Mit seinem radikalen, stark improvisierten B-Movie-Ehedrama „Made
in Germany und USA“ (1974) hat Rudolf Thome offenbar Gefallen an der
Inszenierung autobiografisch gefärbter Krisenfilme gefunden, denn gleich darauf
spielte er selbst die männliche Hauptrolle in dem ebenfalls unter
minimalistischsten Produktionsbedingungen entstandenen „Tagebuch“ (1975),
lose angelehnt an lose an den Roman „Die Wahlverwandtschaften“ von Johann
Wolfgang von Goethe.
Inhalt:
Es kriselt in der Ehe von Eduard (Rudolf Thome) und
Charlotte (Angelika Kettelhack). Während Charlotte den ganzen Tag tun
kann, wozu sie Lust hat, wie Eduard meint, nämlich in einer politischen
Buchhandlung arbeiten und Artikel schreiben, womit sie maßgeblich zum
Lebensunterhalt des kinderlosen Paares beiträgt, hält sich Eduard mit
verhassten Gelegenheitsjobs über Wasser, auf dem Bau ebenso wie in einer Bücherei,
während er eigentlich an seinem Bildband über Berlin mit eigenen Texten arbeiten
würde. Eduard ist so unzufrieden mit der Situation, dass er sich scheiden
lassen möchte, aber davon will Charlotte nichts wissen. Sie gibt allerdings zu,
dass sie ihre Liebe vielleicht nur vorschiebt, weil ihr kein anderer (potenzieller)

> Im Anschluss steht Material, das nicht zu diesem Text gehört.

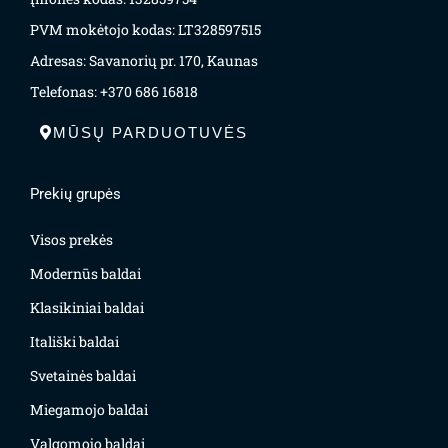
PVM mokėtojo kodas: LT328597515
Adresas: Savanorių pr. 170, Kaunas
Telefonas: +370 686 16818
MŪSŲ PARDUOTUVĖS
Prekių grupės
Visos prekės
Modernūs baldai
Klasikiniai baldai
Itališki baldai
Svetainės baldai
Miegamojo baldai
Valgomojo baldai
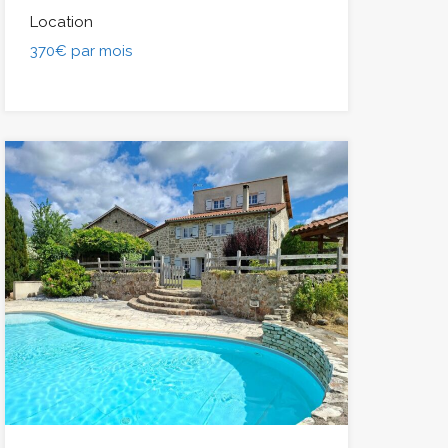
Location
370€ par mois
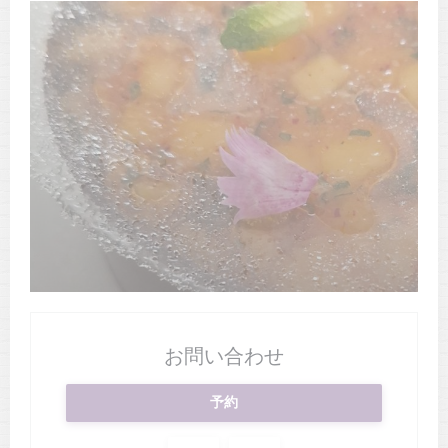
お問い合わせ
予約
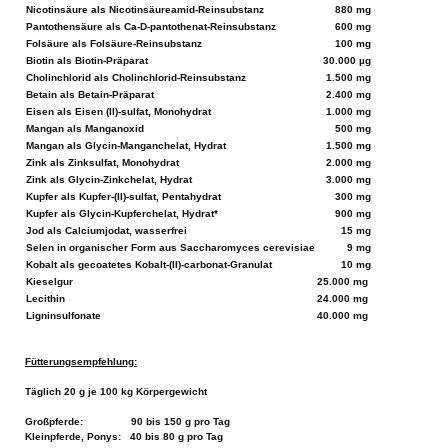
Nicotinsäure als Nicotinsäureamid-Reinsubstanz
880 mg
Pantothensäure als Ca-D-pantothenat-Reinsubstanz
600 mg
Folsäure als Folsäure-Reinsubstanz
100 mg
Biotin als Biotin-Präparat
30.000 µg
Cholinchlorid als Cholinchlorid-Reinsubstanz
1.500 mg
Betain als Betain-Präparat
2.400 mg
Eisen als Eisen (II)-sulfat, Monohydrat
1.000 mg
Mangan als Manganoxid
500 mg
Mangan als Glycin-Manganchelat, Hydrat
1.500 mg
Zink als Zinksulfat, Monohydrat
2.000 mg
Zink als Glycin-Zinkchelat, Hydrat
3.000 mg
Kupfer als Kupfer-(II)-sulfat, Pentahydrat
300 mg
Kupfer als Glycin-Kupferchelat, Hydrat*
900 mg
Jod als Calciumjodat, wasserfrei
15 mg
Selen in organischer Form aus Saccharomyces cerevisiae
9 mg
Kobalt als gecoatetes Kobalt-(II)-carbonat-Granulat
10 mg
Kieselgur
25.000 mg
Lecithin
24.000 mg
Ligninsulfonate
40.000 mg
Fütterungsempfehlung:
Täglich 20 g je 100 kg Körpergewicht
Großpferde: 90 bis 150 g pro Tag
Kleinpferde, Ponys: 40 bis 80 g pro Tag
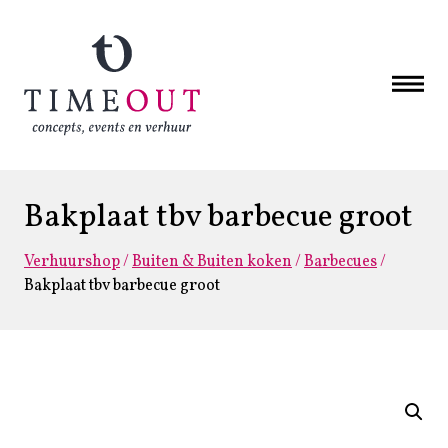
Bakplaat tbv barbecue groot
Verhuurshop
/
Buiten & Buiten koken
/
Barbecues
/
Bakplaat tbv barbecue groot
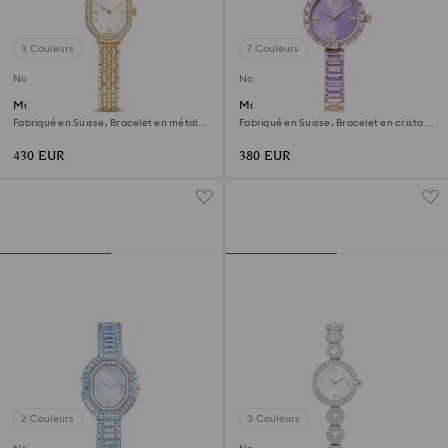
3 Couleurs
7 Couleurs
Nouveau
Nouveau
Montre Dextera octagon
Montre Matrix bangle
Fabriqué en Suisse, Bracelet en métal,
Fabriqué en Suisse, Bracelet en cristal,
Ton doré, Finition ton doré
Violette, Finition champagne doré
430 EUR
380 EUR
2 Couleurs
3 Couleurs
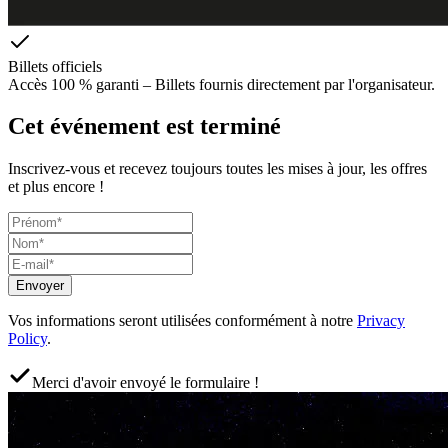
Billets officiels
Accès 100 % garanti – Billets fournis directement par l'organisateur.
Cet événement est terminé
Inscrivez-vous et recevez toujours toutes les mises à jour, les offres
et plus encore !
Envoyer
Vos informations seront utilisées conformément à notre
Privacy
Policy
.
Merci d'avoir envoyé le formulaire !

Partner zur Verfügung stehe. Etwas Ablenkung von der Ehekrise scheint die Anmietung
einer stark sanierungsbedürftigen Fabriketage in Kreuzberg zu bieten, denn bei dem
Umzug und der Herrichtung der lichtdurchfluteten Räumlichkeiten kommt nicht nur
Eduards alter Freund Otto (Holger Henze) aus München für unbestimmte
Zeit zur Hilfe, sondern auch Charlottes Freundin Ottilie (Cynthia Beatt),
mit der sie vor Jahren durch die halbe Welt gereist ist, reist aus London an. Da
die Gespräche zwischen Eduard und Charlotte keine Lösung bieten, tauschen sich die
beiden wechselseitig mit den Neuankömmlingen aus. Als Otto nach Portugal reisen
will, um etwas Abstand von den bedrückenden Verhältnissen zu gewinnen, schließt
sich Charlotte ihm an…
Kritik:
Rudolf Thome brauchte Mitte der 1970er Jahre offenbar
wenig Geld, um seine Filmideen umzusetzen. Wie schon zuvor „Made in Germany
und USA“ setzte Thome seinen stark autobiografisch gefärbten Film
mit kontrastarmen Schwarzweißbildern um, konzentrierte sich dabei einmal mehr
ganz auf das Thema der Unmöglichkeit funktionierender Ehen. Im Gegensatz zum
Vorgängerfilm kommt hier aber immerhin eine gewisse Dynamik ins Spiel, als mit
Otto und Ottilie zwei Freunde des Ehepaars auftauchen und damit so stark zur
Reflektion der Beziehung zwischen den Eheleuten beitragen, dass neue Beziehungen
ausprobiert werden. Zwar wird auch etwas gehämmert und tapeziert und
eingerichtet, aber vor allem wird in „Tagebuch“ viel geredet, und
diesmal bewirkt vielleicht nicht das Gerede etwas, wohl aber die veränderte
Grundkonstellation, dass Charlotte mit Otto in Portugal unterwegs ist und
Eduard und Ottilie sich weiterhin um die Sanierung der Fabriketage kümmern.
Für die Stimmung außerhalb der eigenen vier Wände sorgen Eduards
Streifzüge durch Berlin auf der Suche nach passenden Motiven für seinen
Bildband. Hier fangen Martin Schäfers („Die Katze“, „Der Stand der
Dinge“) Bilder mit Eindrücken von unzähligen Ruinen, Steinwüsten und
Baustellen eindrucksvoll die Atmosphäre des Städtewandels in West-Berlin ein.